"We are not our parts; our parts are not their burdens."

Dr Richard Schwartz

What is Internal Family Systems Therapy?

Internal Family Systems recognises that we are multi-dimensional beings shaped by a complex and often demanding world, and that different parts of us develop in response to this. Some parts may carry painful experiences, while others take on protective roles in an effort to keep us safe or functioning.

When these roles become extreme — something that is especially common in relational or complex trauma — people may feel internally conflicted, disconnected, or stuck, with these inner patterns affecting how life is experienced more broadly.

Rather than continuing to cope, IFS supports your inner world to heal through coming to know itself again and through releasing the burdens of the past. This can often lead to re-discovering the needs and dreams that were left behind and moving towards a life where these needs are met and where these dreams might be realised.

For many, IFS becomes a life practice — a way of relating to oneself and the world that is non-pathologising, hopeful, imaginative and loving. One becomes able to hold complexity with clarity, curiosity, confidence and care, which can make all the difference in this strange world of ours.

What is this therapy like?

A key aspect of the work is learning to connect inwardly and relate consistently to parts of yourself, in a way that feels safe and truthful. Everyone is different and we discover together how this process works for you.

With your permission, we often turn toward your inner experience experientially — noticing body sensations, emotions, images and thoughts as they arise. Alternatively we might do parts mapping or discussion around inner dynamics and, lastly, guided hypnosis can be useful at times for resourcing. See my post 'The resourceful unconscious' for more info.

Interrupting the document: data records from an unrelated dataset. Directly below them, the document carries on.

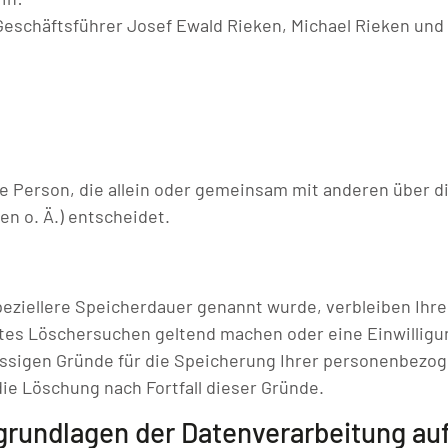
Geschäftsführer Josef Ewald Rieken, Michael Rieken un
sche Person, die allein oder gemeinsam mit anderen über 
n o. Ä.) entscheidet.
peziellere Speicherdauer genannt wurde, verbleiben Ihr
igtes Löschersuchen geltend machen oder eine Einwilligu
lässigen Gründe für die Speicherung Ihrer personenbezog
die Löschung nach Fortfall dieser Gründe.
rundlagen der Datenverarbeitung auf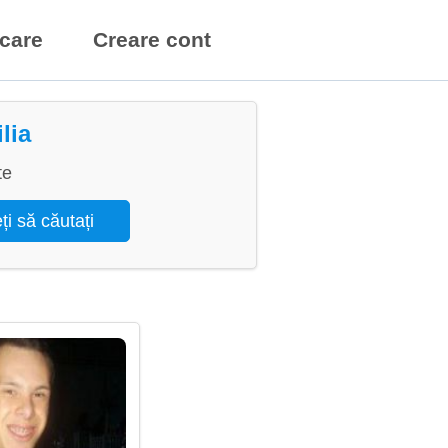
icare
Creare cont
lia
te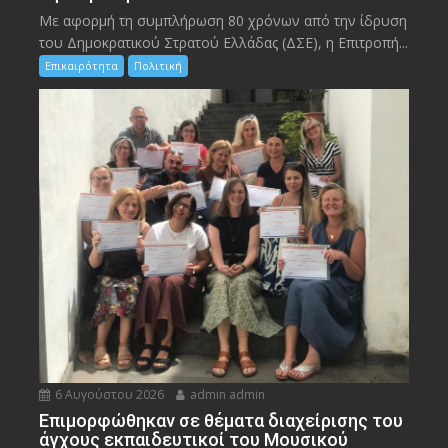
Με αφορμή τη συμπλήρωση 80 χρόνων από την ίδρυση
του Δημοκρατικού Στρατού Ελλάδας (ΔΣΕ), η Επιτροπή...
Επικαιρότητα
Πολιτική
6 Αυγούστου 2026
admin admin
Eπιμορφώθηκαν σε θέματα διαχείρισης του
άγχους εκπαιδευτικοί του Μουσικού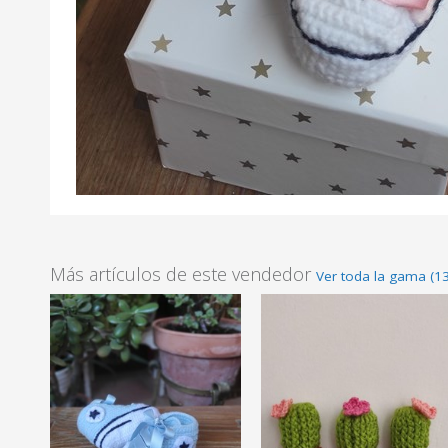
Más artículos de este vendedor
Ver toda la gama (13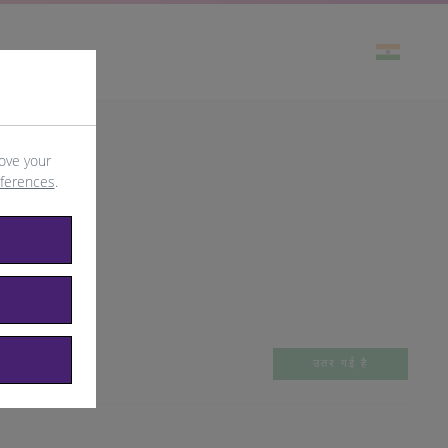
ove your
eferences
.
उतर गई है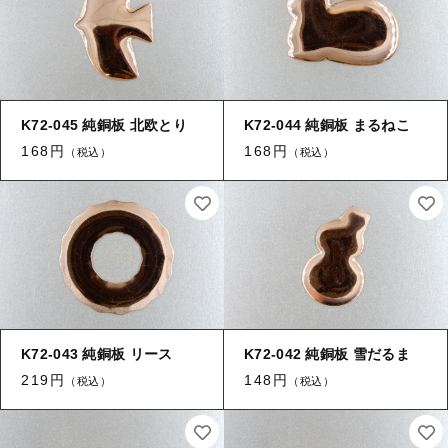
K72-045 純銅板 北欧とり
K72-044 純銅板 まるねこ
168円
168円
（税込）
（税込）
K72-043 純銅板 リース
K72-042 純銅板 雪だるま
219円
148円
（税込）
（税込）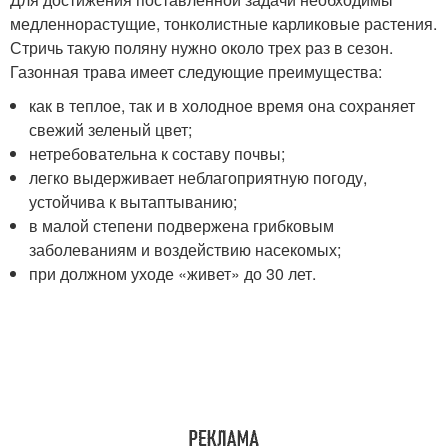
медленнорастущие, тонколистные карликовые растения.
Стричь такую поляну нужно около трех раз в сезон.
Газонная трава имеет следующие преимущества:
как в теплое, так и в холодное время она сохраняет
свежий зеленый цвет;
нетребовательна к составу почвы;
легко выдерживает неблагоприятную погоду,
устойчива к вытаптыванию;
в малой степени подвержена грибковым
заболеваниям и воздействию насекомых;
при должном уходе «живет» до 30 лет.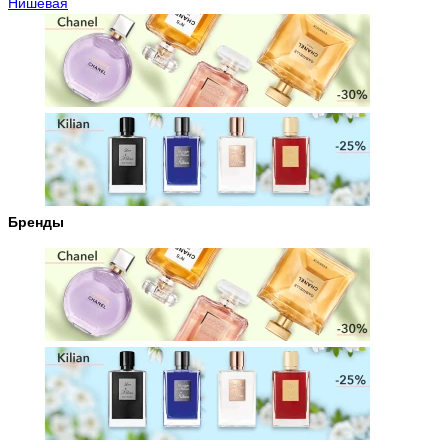
Нишевая
Бренды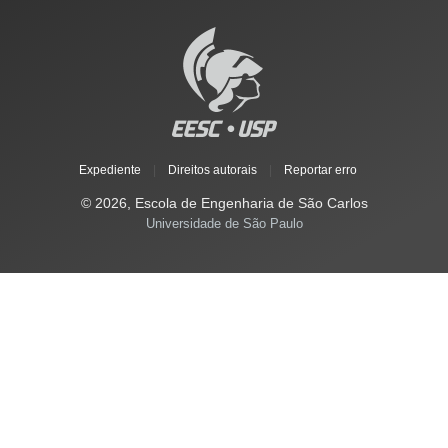
Expediente
|
Direitos autorais
|
Reportar erro
© 2026, Escola de Engenharia de São Carlos
Universidade de São Paulo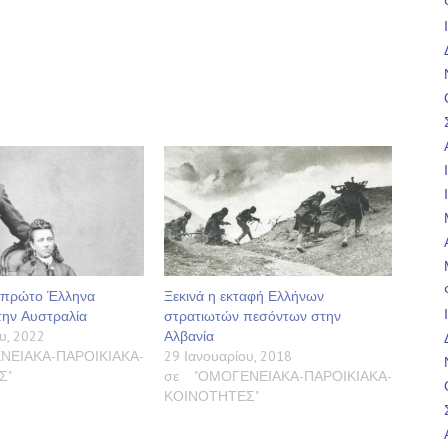
ν πρώτο Έλληνα
Ξεκινά η εκταφή Ελλήνων
την Αυστραλία
στρατιωτών πεσόντων στην
υ, 2022
Αλβανία
ΝΕΙΑΚΑ-ΠΑΡΟΙΚΙΑΚΑ-
29 Ιανουαρίου, 2018
Σ"
σε "ΟΜΟΓΕΝΕΙΑΚΑ-ΠΑΡΟΙΚΙΑΚΑ-
ΚΟΙΝΟΤΗΤΕΣ"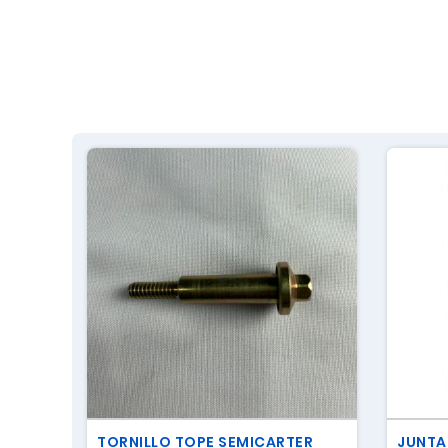
TORNILLO TOPE SEMICARTER
JUNTA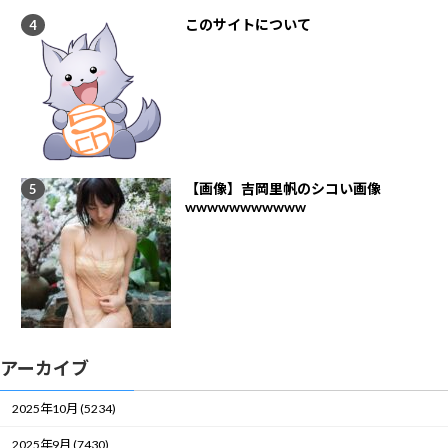
このサイトについて
【画像】吉岡里帆のシコい画像
wwwwwwwwwww
アーカイブ
2025年10月 (5234)
2025年9月 (7430)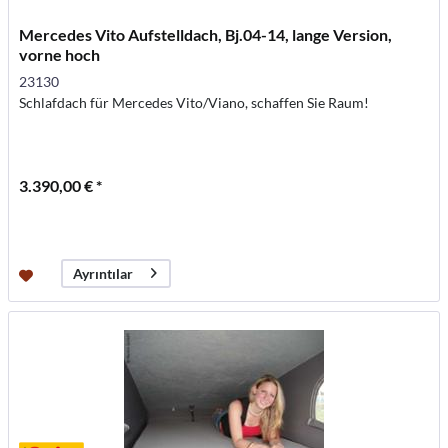
Mercedes Vito Aufstelldach, Bj.04-14, lange Version,
vorne hoch
23130
Schlafdach für Mercedes Vito/Viano, schaffen Sie Raum!
3.390,00 € *
Ayrıntılar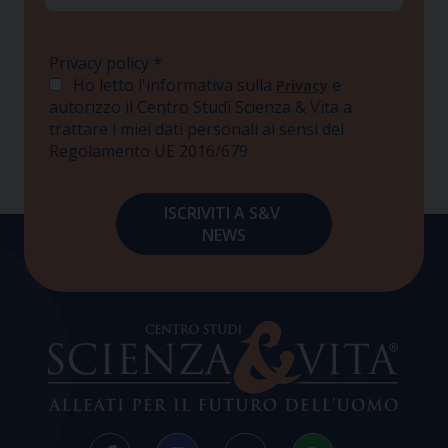
Privacy policy
*
Ho letto l'informativa sulla
e
Privacy
autorizzo il Centro Studi Scienza & Vita a
trattare i miei dati personali ai sensi del
Regolamento UE 2016/679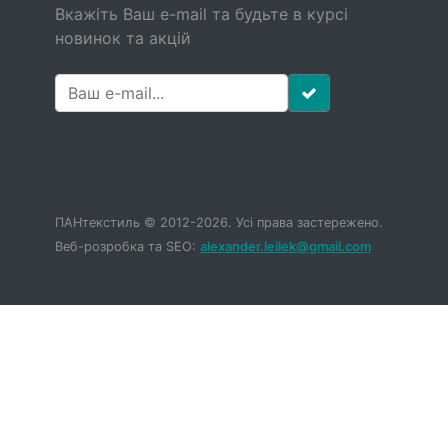
Вкажіть Ваш e-mail та будьте в курсі
новинок та акцій
ПАНтекстиль © 2012-2026. Усі права застережено.
Веб-розробка та SEO:
alexander.leilek@gmail.com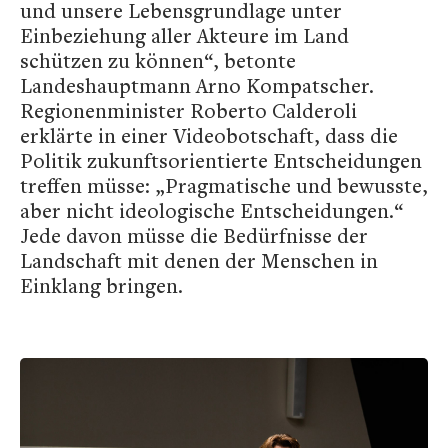
und unsere Lebensgrundlage unter
Einbeziehung aller Akteure im Land
schützen zu können“, betonte
Landeshauptmann Arno Kompatscher.
Regionenminister Roberto Calderoli
erklärte in einer Videobotschaft, dass die
Politik zukunftsorientierte Entscheidungen
treffen müsse: „Pragmatische und bewusste,
aber nicht ideologische Entscheidungen.“
Jede davon müsse die Bedürfnisse der
Landschaft mit denen der Menschen in
Einklang bringen.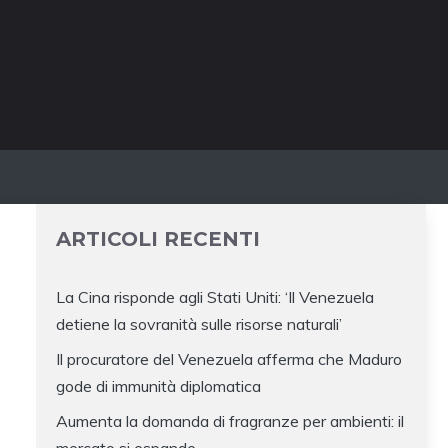
ARTICOLI RECENTI
La Cina risponde agli Stati Uniti: ‘Il Venezuela
detiene la sovranità sulle risorse naturali’
Il procuratore del Venezuela afferma che Maduro
gode di immunità diplomatica
Aumenta la domanda di fragranze per ambienti: il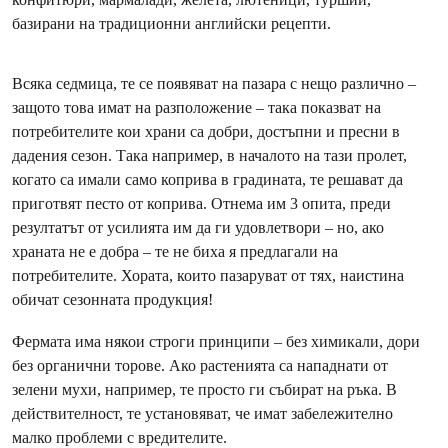
базирани на традиционни английски рецепти.
Всяка седмица, те се появяват на пазара с нещо различно –
защото това имат на разположение – така показват на
потребителите кои храни са добри, достъпни и пресни в
дадения сезон. Така например, в началото на тази пролет,
когато са имали само коприва в градината, те решават да
приготвят песто от коприва. Отнема им 3 опита, преди
резултатът от усилията им да ги удовлетвори – но, ако
храната не е добра – те не биха я предлагали на
потребителите. Хората, които пазаруват от тях, наистина
обичат сезонната продукция!
Фермата има някои строги принципи – без химикали, дори
без органични торове. Ако растенията са нападнати от
зелени мухи, например, те просто ги събират на ръка. В
действителност, те установяват, че имат забележително
малко проблеми с вредителите.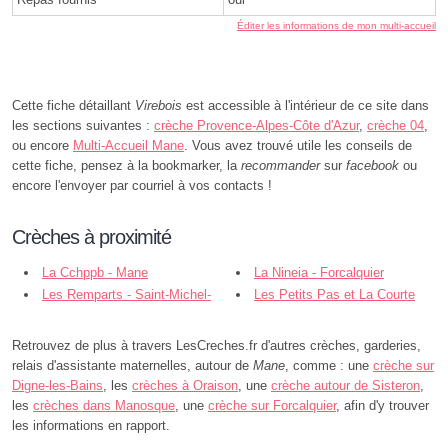
Éditer les informations de mon multi-accueil
Cette fiche détaillant
Virebois
est accessible à l'intérieur de ce site dans
les sections suivantes :
crèche Provence-Alpes-Côte d'Azur
,
crèche 04
,
ou encore
Multi-Accueil Mane
. Vous avez trouvé utile les conseils de
cette fiche, pensez à la bookmarker, la
recommander
sur
facebook
ou
encore l'envoyer par courriel à vos contacts !
Crèches à proximité
La Cchppb - Mane
La Nineia - Forcalquier
Les Remparts - Saint-Michel-
Les Petits Pas et La Courte
l'Observatoire
Echelle - Villeneuve
Retrouvez de plus à travers LesCreches.fr d'autres crèches, garderies,
relais d'assistante maternelles, autour de
Mane
, comme : une
crèche sur
Digne-les-Bains
, les
crèches à Oraison
, une
crèche autour de Sisteron
,
les
crèches dans Manosque
, une
crèche sur Forcalquier
, afin d'y trouver
les informations en rapport.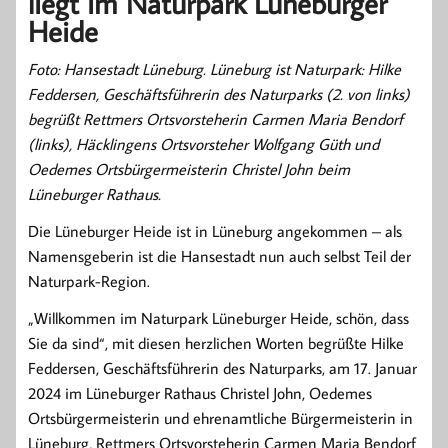
liegt im Naturpark Lüneburger
Heide
Foto: Hansestadt Lüneburg. Lüneburg ist Naturpark: Hilke
Feddersen, Geschäftsführerin des Naturparks (2. von links)
begrüßt Rettmers Ortsvorsteherin Carmen Maria Bendorf
(links), Häcklingens Ortsvorsteher Wolfgang Güth und
Oedemes Ortsbürgermeisterin Christel John beim
Lüneburger Rathaus.
Die Lüneburger Heide ist in Lüneburg angekommen – als
Namensgeberin ist die Hansestadt nun auch selbst Teil der
Naturpark-Region.
„Willkommen im Naturpark Lüneburger Heide, schön, dass
Sie da sind“, mit diesen herzlichen Worten begrüßte Hilke
Feddersen, Geschäftsführerin des Naturparks, am 17. Januar
2024 im Lüneburger Rathaus Christel John, Oedemes
Ortsbürgermeisterin und ehrenamtliche Bürgermeisterin in
Lüneburg, Rettmers Ortsvorsteherin Carmen Maria Bendorf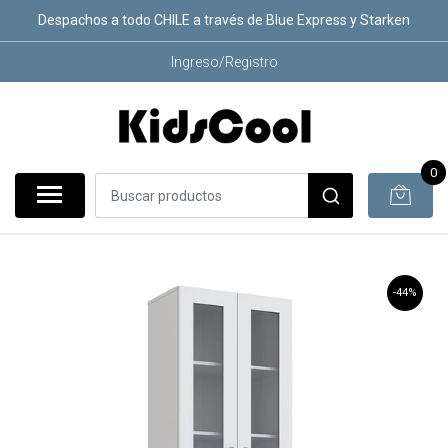
Despachos a todo CHILE a través de Blue Express y Starken
Ingreso/Registro
0
-44%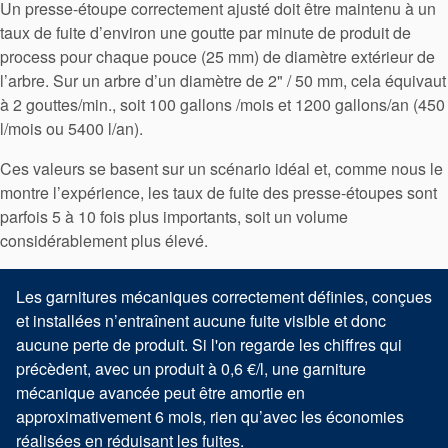
Un presse-étoupe correctement ajusté doit être maintenu à un
taux de fuite d’environ une goutte par minute de produit de
process pour chaque pouce (25 mm) de diamètre extérieur de
l’arbre. Sur un arbre d’un diamètre de 2" / 50 mm, cela équivaut
à 2 gouttes/min., soit 100 gallons /mois et 1200 gallons/an (450
l/mois ou 5400 l/an).
Certifications et normes
Ces valeurs se basent sur un scénario idéal et, comme nous le
Contactez-nous
montre l’expérience, les taux de fuite des presse-étoupes sont
parfois 5 à 10 fois plus importants, soit un volume
Localisations
considérablement plus élevé.
Actualités
Les garnitures mécaniques correctement définies, conçues
Durabilité
et installées n’entraînent aucune fuite visible et donc
aucune perte de produit. Si l'on regarde les chiffres qui
précèdent, avec un produit à 0,6 €/l, une garniture
mécanique avancée peut être amortie en
approximativement 6 mois, rien qu’avec les économies
réalisées en réduisant les fuites.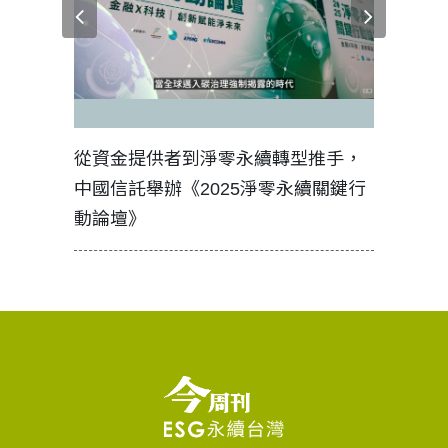
見證醫務
從資金提供者到淨零永續轉型推手，
如何守護
中國信託舉辦《2025淨零永續關鍵行
工改變病
動論壇》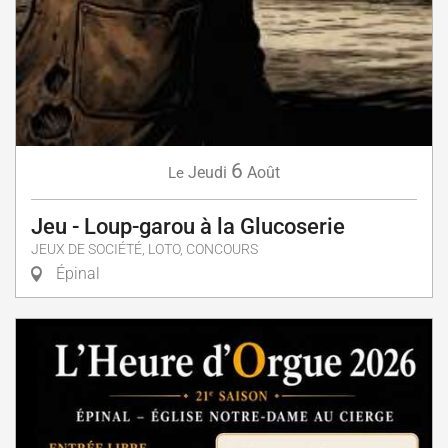
6
Jeudi
Août
Le
Jeu - Loup-garou à la Glucoserie
JEUX DE SOCIÉTÉ, LOTO, CONCOURS
Épinal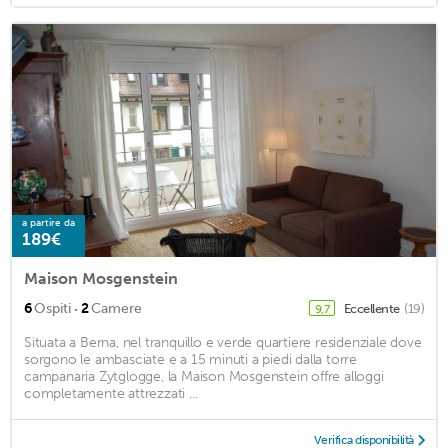
a partire da
189€
Maison Mosgenstein
·
6
Ospiti
2
Camere
Eccellente
(19)
9,7
Situata a Berna, nel tranquillo e verde quartiere residenziale dove
sorgono le ambasciate e a 15 minuti a piedi dalla torre
campanaria Zytglogge, la Maison Mosgenstein offre alloggi
completamente attrezzati ...
Verifica disponibilità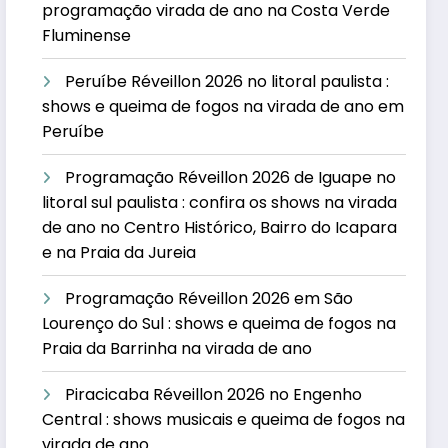
programação virada de ano na Costa Verde
Fluminense
Peruíbe Réveillon 2026 no litoral paulista :
shows e queima de fogos na virada de ano em
Peruíbe
Programação Réveillon 2026 de Iguape no
litoral sul paulista : confira os shows na virada
de ano no Centro Histórico, Bairro do Icapara
e na Praia da Jureia
Programação Réveillon 2026 em São
Lourenço do Sul : shows e queima de fogos na
Praia da Barrinha na virada de ano
Piracicaba Réveillon 2026 no Engenho
Central : shows musicais e queima de fogos na
virada de ano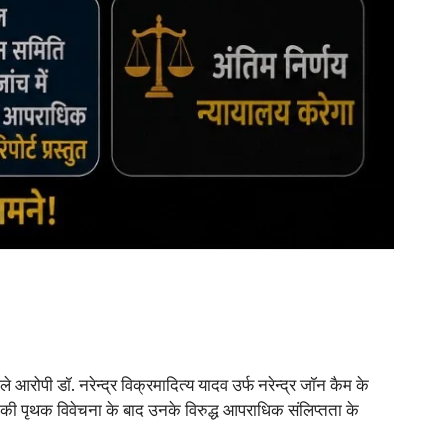
रोपी डॉ. नरेन्द्र विक्रमादित्य यादव उर्फ नरेन्द्र जॉन कैम के
िका की पृथक विवेचना के बाद उनके विरुद्ध आपराधिक संलिप्तता के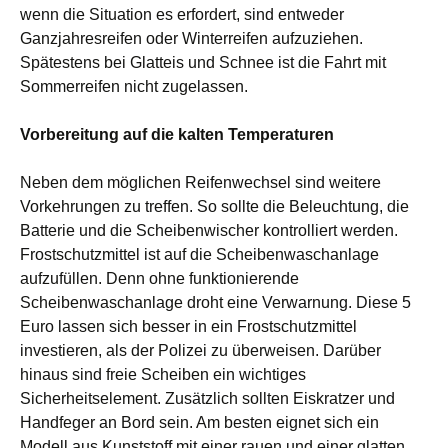
wenn die Situation es erfordert, sind entweder
Ganzjahresreifen oder Winterreifen aufzuziehen.
Spätestens bei Glatteis und Schnee ist die Fahrt mit
Sommerreifen nicht zugelassen.
Vorbereitung auf die kalten Temperaturen
Neben dem möglichen Reifenwechsel sind weitere
Vorkehrungen zu treffen. So sollte die Beleuchtung, die
Batterie und die Scheibenwischer kontrolliert werden.
Frostschutzmittel ist auf die Scheibenwaschanlage
aufzufüllen. Denn ohne funktionierende
Scheibenwaschanlage droht eine Verwarnung. Diese 5
Euro lassen sich besser in ein Frostschutzmittel
investieren, als der Polizei zu überweisen. Darüber
hinaus sind freie Scheiben ein wichtiges
Sicherheitselement. Zusätzlich sollten Eiskratzer und
Handfeger an Bord sein. Am besten eignet sich ein
Modell aus Kunststoff mit einer rauen und einer glatten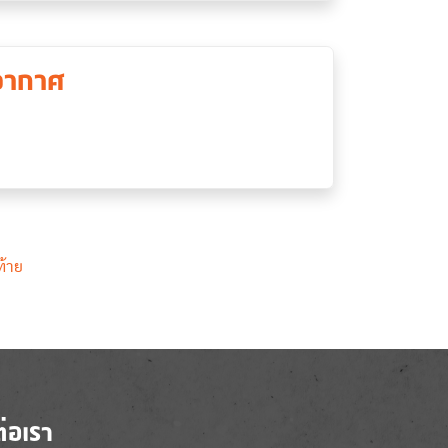
อากาศ
Last page
ท้าย
ต่อเรา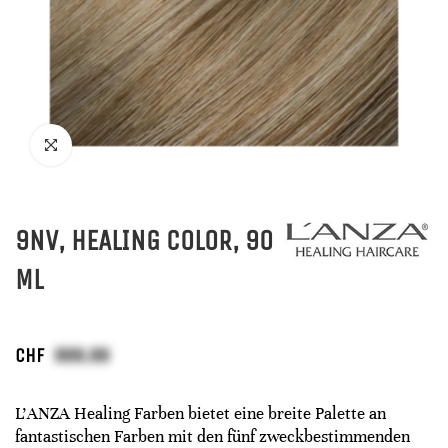
9NV, HEALING COLOR, 90
ML
CHF
L'ANZA Healing Farben bietet eine breite Palette an
fantastischen Farben mit den fünf zweckbestimmenden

Always we are building and strengthening the relationship between your Self (the you that is not a part) and your parts.

IFS can at times be understood as a form of light trance or absorbed attention. It is not cathartic but it can be deep and there are ways of supporting the system if feelings become intense.

See my full list of FAQ addressing protector concerns directly.

"History isn't just the story of bad people doing bad things. It's quite as much a story of people trying to do good things. But somehow, something goes wrong."

C.S. Lewis

No bad parts

Therapy can bring up strong emotions and protective responses. Different parts of you may show up in different ways. Over time, it often becomes clear that each part is trying to help or protect in the only way it knows how. My role is to accompany you through this process of "coming back together" with gentleness, curiosity, playfulness, and care — appreciating good intentions while also acknowledging the impact of strategies that may no longer be serving you.

There are many moments in this kind of therapy that can be pleasantly surprising. In fact, whilst some parts may fear connecting inside, most of the time the experience is illuminating, comforting, regenerating and settling for the system. This is a constraint to release model after all.

How change happens: neuroplasticity and emotional memory

Working with parts can lead to real and lasting change, influencing how the mind and body respond to external stressors and how we experience ourselves in the world. When emotional memories are met with awareness and relationship, new neural pathways can form, allowing long-held responses to soften and change. From a neuroscientific perspective, this reflects the brain's capacity to reorganise itself when old patterns are met with safety and care. See my post 'Parts, Memory, and Regulation' for more info.

Who I work with

I tend to work with people whose difficulties begin to make sense as they come into direct contact with their inner world — the patterns, beliefs, and relationships that have quietly organised themselves around past experience; people who don't need pathologising, but who are looking for support to relate differently to themselves. This often includes people affected by complex or relational trauma — where patterns of coping, protection, or disconnection formed in response to early or repeated experiences of un-safety in relationship.

The work is a process of inner reorganisation and healing. Clients don't need to know all the theory, but they do need a genuine desire to grow toward a fuller, more Self-led life — one oriented toward integration, meaning, and self-realisation, rather than symptom relief alone.